December was spent living high (the natural way). 2 weeks, 14hours a day in a bedroom, Steel bunks, airtight room, solitude…and no, I’m not describing JAIL but altitude training at the AIS in Canberra. I spent 2 weeks living at 3000 metres, while training at sea level on the roads in Canberra. This was the first time I had experienced altitude and boy oh boy, it was a shock to the system. I had come off a 1000km week training camp with Orica-AIS in Bright, so I definitely wasn't feeling too fresh. At altitude your body is having to work that much harder due to reduced amounts of oxygen in the atmosphere, also known as 'thin air'. The first few days were quite interesting for me. Because of my state of fatigue, everything was magnified, including my mental state. Initially I was quite anxious and my body wasn't sleeping. This gave me time to google 'anxiety at altitude' in the wee hours of the night and send distressing emails to my coach to inform him that I have come to the conclusion that I wouldn't be a responder to altitude....lol! I can laugh about it now. Luckily the tremendous support team at AIS were on top of things and Hamilton, the head of physiology reassured me that these symptoms are normal and I should back off the training for a few days so my body could adapt to the altitude. By the end of the first week I was starting to feel 'somewhat normal' again but I was definitely tired most of the time, both on and off the bike.
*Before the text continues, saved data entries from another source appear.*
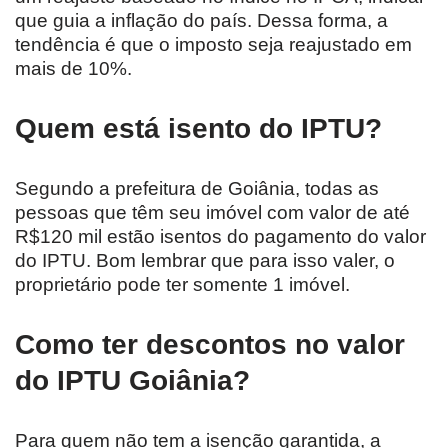
que guia a inflação do país. Dessa forma, a
tendência é que o imposto seja reajustado em
mais de 10%.
Quem está isento do IPTU?
Segundo a prefeitura de Goiânia, todas as
pessoas que têm seu imóvel com valor de até
R$120 mil estão isentos do pagamento do valor
do IPTU. Bom lembrar que para isso valer, o
proprietário pode ter somente 1 imóvel.
Como ter descontos no valor
do IPTU Goiânia?
Para quem não tem a isenção garantida, a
Forfeiting 2 weeks being at home in your off season is a gamble because we spend 8 months away from home already. All you want at the end of a season is to surround yourself with family, friends and familiar places, so you're recharged and ready to go for the following season. But these are the sacrifices we make as athletes to push the limits and strive to be better. I don't want to leave any stone unturned in 2016.
Post altitude house, I had a couple of weeks of training where I was 'floating' on the bike. I could push bigger gears for longer and racked up some PB'S training behind the motorbike in the Dandenongs. It was an amazing feeling, and well worth the anxiety and stress I experienced in Canberra. My job can bring me so much joy, but also so much pain and angst. Its a crazy life but I wouldn't want to be doing anything else.
My early season hard work has payed off thus far, racking up a few stellar wins in Australia and my first UCI 1.1 podium in the Women's Tour Of Qatar. Lets keep this momentum going into the European Season, next stop Belgium- Het Niewsblad. Time to pack the ugg boots!